- [How to complete this task]
Records follow. Select each line holding "From".

- [Records provided]

=== Section Start ===

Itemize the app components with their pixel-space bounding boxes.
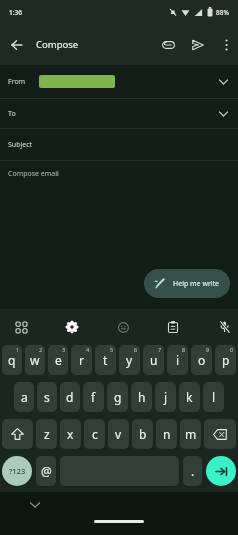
staticText: y [126,352,133,368]
staticText: l [212,389,216,405]
staticText: f [91,389,96,405]
staticText: u [150,352,158,368]
staticText: 6 [134,346,138,353]
staticText: j [164,389,168,405]
button[interactable]: t [95,345,116,375]
button[interactable] [8,36,26,54]
staticText: o [198,352,206,368]
button[interactable]: z [36,419,57,449]
staticText: ?123 [9,466,26,476]
button[interactable]: l [203,382,224,412]
button[interactable]: Help me write [144,269,230,298]
button[interactable] [188,35,208,55]
button[interactable] [112,316,134,338]
button[interactable]: Subject [0,129,238,160]
staticText: k [186,389,193,405]
staticText: 5 [110,346,114,353]
button[interactable]: j [155,382,176,412]
button[interactable]: From [0,65,238,98]
staticText: n [163,426,171,442]
button[interactable]: f [83,382,104,412]
button[interactable]: h [131,382,152,412]
staticText: Subject [8,140,33,150]
staticText: 0 [230,346,234,353]
button[interactable]: . [183,456,202,486]
button[interactable]: n [156,419,177,449]
staticText: 4 [86,346,90,353]
staticText: 3 [62,346,66,353]
button[interactable]: d [60,382,80,412]
button[interactable]: c [84,419,105,449]
staticText: . [191,463,195,479]
staticText: 7 [158,346,162,353]
staticText: Compose [36,38,79,51]
button[interactable]: s [37,382,57,412]
staticText: Compose email [8,169,59,179]
staticText: x [67,426,74,442]
staticText: v [115,426,122,442]
staticText: r [79,352,84,368]
staticText: g [114,389,122,405]
button[interactable]: o [191,345,212,375]
button[interactable] [204,419,236,449]
staticText: @ [41,463,52,479]
staticText: q [8,352,16,368]
button[interactable]: g [107,382,128,412]
button[interactable] [61,316,83,338]
staticText: From [8,77,26,87]
staticText: c [92,426,98,442]
staticText: t [103,352,108,368]
button[interactable]: x [60,419,81,449]
button[interactable]: r [71,345,92,375]
button[interactable]: w [25,345,45,375]
button[interactable]: k [179,382,200,412]
button[interactable]: a [14,382,34,412]
button[interactable] [10,316,32,338]
button[interactable]: m [180,419,201,449]
button[interactable]: To [0,99,238,128]
staticText: p [222,352,230,368]
button[interactable]: b [132,419,153,449]
staticText: 2 [39,346,43,353]
staticText: 88% [216,8,229,17]
staticText: 9 [206,346,210,353]
staticText: e [55,352,62,368]
staticText: i [176,352,180,368]
button[interactable]: @ [36,456,56,486]
staticText: 1:36 [9,8,22,17]
button[interactable] [206,456,236,486]
button[interactable] [213,316,235,338]
button[interactable]: q [2,345,22,375]
button[interactable] [158,35,178,55]
staticText: a [21,389,28,405]
button[interactable]: i [167,345,188,375]
button[interactable]: ?123 [2,456,32,486]
staticText: 8 [182,346,186,353]
button[interactable]: e [48,345,68,375]
staticText: b [139,426,147,442]
staticText: w [30,352,40,368]
button[interactable] [162,316,184,338]
staticText: Help me write [173,279,220,289]
button[interactable]: p [215,345,236,375]
staticText: 1 [16,346,20,353]
button[interactable]: y [119,345,140,375]
staticText: s [44,389,50,405]
staticText: d [66,389,74,405]
staticText: m [185,426,197,442]
staticText: h [138,389,146,405]
button[interactable] [2,419,33,449]
button[interactable]: u [143,345,164,375]
staticText: To [8,109,16,119]
button[interactable] [218,37,234,53]
staticText: z [44,426,50,442]
button[interactable]: v [108,419,129,449]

=== Section End ===

- [Problem solution]
button[interactable]: From [0,65,238,98]
staticText: From [8,77,26,87]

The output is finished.